> [GOAL OF THE EXERCISE]:
Identify, in the records below, every line where the string "dropdown" appears, and copy each such line.

%%

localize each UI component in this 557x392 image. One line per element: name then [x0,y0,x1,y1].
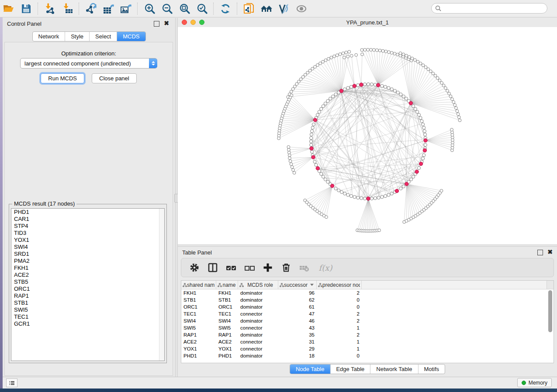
column-header-label: successor nodes [284,282,309,288]
mcds-result-item[interactable]: CAR1 [11,216,164,223]
mcds-result-item[interactable]: STB5 [11,279,164,285]
network-view-title: YPA_prune.txt_1 [178,19,557,26]
show-columns-button[interactable] [206,261,220,275]
tab-network[interactable]: Network [32,32,65,41]
mcds-result-item[interactable]: PMA2 [11,258,164,265]
column-header-label: name [222,282,236,288]
delete-column-button[interactable] [279,261,293,275]
export-network-button[interactable] [83,2,98,16]
mcds-result-item[interactable]: TID3 [11,230,164,237]
tab-select[interactable]: Select [89,32,117,41]
mcds-result-item[interactable]: PHD1 [11,209,164,216]
table-row[interactable]: SWI4SWI4dominator462 [181,317,554,324]
network-view-titlebar: YPA_prune.txt_1 [178,18,557,28]
table-vertical-scrollbar[interactable] [548,290,552,332]
save-session-button[interactable] [19,2,34,16]
memory-button[interactable]: Memory [517,378,552,387]
mcds-result-item[interactable]: FKH1 [11,265,164,272]
mcds-result-item[interactable]: YOX1 [11,237,164,244]
mcds-result-title: MCDS result (17 nodes) [12,200,76,207]
import-network-button[interactable] [42,2,57,16]
mcds-result-item[interactable]: STB1 [11,299,164,306]
mcds-result-item[interactable]: SWI5 [11,306,164,313]
close-panel-button[interactable]: Close panel [92,73,137,83]
zoom-out-button[interactable] [159,2,174,16]
dropdown-stepper-icon [149,58,157,68]
column-header-shared-name[interactable]: shared name [181,281,216,289]
cell-shared-name: SWI5 [181,325,216,330]
tab-style[interactable]: Style [65,32,89,41]
zoom-in-button[interactable] [142,2,157,16]
refresh-layout-button[interactable] [218,2,233,16]
graphics-details-button[interactable] [277,2,291,16]
scrollbar-corner [547,281,554,289]
mcds-list-scrollbar[interactable] [159,209,164,361]
tab-mcds[interactable]: MCDS [117,32,145,41]
cell-shared-name: STB1 [181,297,216,303]
cell-shared-name: ACE2 [181,339,216,344]
delete-table-button[interactable] [298,261,311,275]
checked-boxes-icon [225,262,237,273]
toolbar-separator [38,3,38,15]
gear-icon [189,262,200,273]
mcds-result-item[interactable]: GCR1 [11,320,164,327]
mcds-result-item[interactable]: ORC1 [11,285,164,292]
close-panel-icon[interactable]: ✖ [547,249,553,255]
search-input[interactable] [443,5,547,12]
close-panel-icon[interactable]: ✖ [164,20,169,26]
cell-successor-nodes: 46 [278,318,317,323]
float-panel-icon[interactable] [154,21,159,27]
table-row[interactable]: SWI5SWI5connector431 [181,324,554,331]
mcds-result-item[interactable]: ACE2 [11,272,164,279]
ndex-houses-button[interactable] [259,2,274,16]
table-row[interactable]: RAP1RAP1dominator352 [181,331,554,338]
tab-node-table[interactable]: Node Table [290,364,330,374]
import-table-button[interactable] [60,2,75,16]
column-header-name[interactable]: name [216,281,238,289]
cell-MCDS-role: dominator [238,332,278,337]
column-header-predecessor-nodes[interactable]: predecessor nodes [317,281,362,289]
table-row[interactable]: TEC1TEC1connector472 [181,310,554,317]
deselect-all-button[interactable] [242,261,256,275]
column-header-successor-nodes[interactable]: successor nodes [278,281,317,289]
table-row[interactable]: YOX1YOX1connector291 [181,345,554,352]
zoom-fit-button[interactable] [177,2,192,16]
table-header-row: shared namenameMCDS rolesuccessor nodesp… [181,281,554,289]
function-builder-button[interactable]: f(x) [316,261,335,275]
float-panel-icon[interactable] [537,250,543,255]
eye-button[interactable] [294,2,309,16]
table-row[interactable]: ORC1ORC1dominator610 [181,303,554,310]
mcds-result-item[interactable]: TEC1 [11,313,164,320]
zoom-selected-button[interactable] [194,2,209,16]
network-view-frame: YPA_prune.txt_1 [178,18,557,244]
add-column-button[interactable] [261,261,275,275]
table-row[interactable]: ACE2ACE2connector311 [181,338,554,345]
tab-edge-table[interactable]: Edge Table [330,364,370,374]
table-settings-button[interactable] [187,261,201,275]
cell-predecessor-nodes: 1 [317,346,362,351]
table-row[interactable]: STB1STB1dominator620 [181,296,554,303]
table-row[interactable]: PHD1PHD1dominator180 [181,352,554,359]
control-panel: Control Panel ✖ NetworkStyleSelectMCDS O… [3,18,175,377]
tab-motifs[interactable]: Motifs [418,364,445,374]
node-table: shared namenameMCDS rolesuccessor nodesp… [181,280,554,363]
tab-network-table[interactable]: Network Table [370,364,418,374]
export-table-button[interactable] [101,2,116,16]
column-header-MCDS-role[interactable]: MCDS role [238,281,278,289]
table-row[interactable]: FKH1FKH1dominator962 [181,289,554,296]
run-mcds-button[interactable]: Run MCDS [41,73,84,83]
network-canvas[interactable] [178,27,557,244]
select-all-button[interactable] [224,261,238,275]
cell-successor-nodes: 35 [278,332,317,337]
criterion-dropdown[interactable]: largest connected component (undirected) [20,58,157,69]
show-panels-button[interactable] [6,378,17,387]
shared-column-icon [183,283,187,287]
mcds-result-list[interactable]: PHD1CAR1STP4TID3YOX1SWI4SRD1PMA2FKH1ACE2… [11,208,165,361]
mcds-result-item[interactable]: SWI4 [11,244,164,251]
share-document-button[interactable] [242,2,256,16]
open-file-button[interactable] [1,2,16,16]
mcds-result-item[interactable]: RAP1 [11,292,164,299]
mcds-result-item[interactable]: STP4 [11,223,164,230]
export-image-button[interactable] [118,2,133,16]
mcds-result-item[interactable]: SRD1 [11,251,164,258]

%%

> [WORKED SOLUTION]:
dropdown-stepper-icon [149,58,157,68]
criterion-dropdown[interactable]: largest connected component (undirected) [20,58,157,69]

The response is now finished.